Abbott faces fallout from Gillard's Big Week

  • 17 October 2011

So it is done. What Rudd and Turnbull couldn't achieve as party leaders in 2008–2009, Prime Minister Julia Gillard and Climate Change Minister Greg Combet last week achieved, in the face of implacable opposition from Tony Abbott and a well-funded, climate change denialist, do-nothing lobby.

It took courage and political skill to bring this off. And it may yet cost Gillard dearly. Abbott has so comprehensively poisoned the wells of public discourse on climate change that Labor could lose government over this in 2013. But I hope these newly passed bills will mark a turning of the tide.

Gillard decided after the 2010 election to turn the crisis of a hung Parliament into an opportunity to move forward with the Greens and Independents, to gain policy outcomes that Rudd could not achieve when he had a lower house majority.

The Greens in the Senate would not then support Rudd's halfway-house to climate change reform. So Rudd tried to go forward with the like-minded Turnbull.
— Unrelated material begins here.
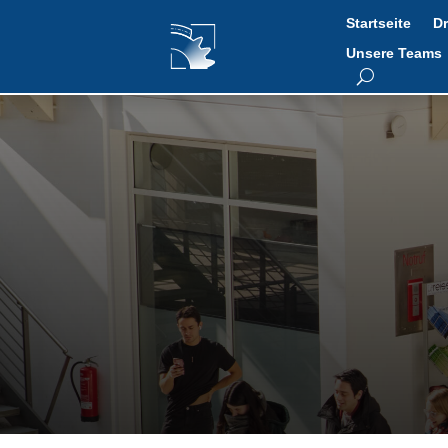
Startseite
Dr
Unsere Teams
As a result, first Turnbull, then Rudd lost their party leaderships.

Abbott has convinced many voters that Gillard betrayed her pre-2010 election pledge not to pursue carbon pricing. I regard it more charitably as an electoral promise that was overtaken by an election outcome. As a person who takes seriously climate science's prognosis of disruptive anthropogenic global warming, I see this outcome as a blessing.

It is ironic that the Greens now support a halfway-house reform not too different from Rudd's CPRS which they refused to support in 2009. Rudd may well rue the unfairness of this. But that's politics.

The fact is that Rudd, Gillard and the Greens have been on a learning curve since 2008 as to what is achievable in Australia and over what timescales. For my own part, when I look back now over my book Crunch Time I am struck by the fundamentalism of parts of it.

Influenced by the views of climate scientist James Hansen, I wrote that emissions trading would not achieve results quickly enough; that international emissions trading with poor countries would inevitably be corrupted and ineffective; and that only a massive program of direct government investment in national grid conversion to renewable energy would meet the needs of the day.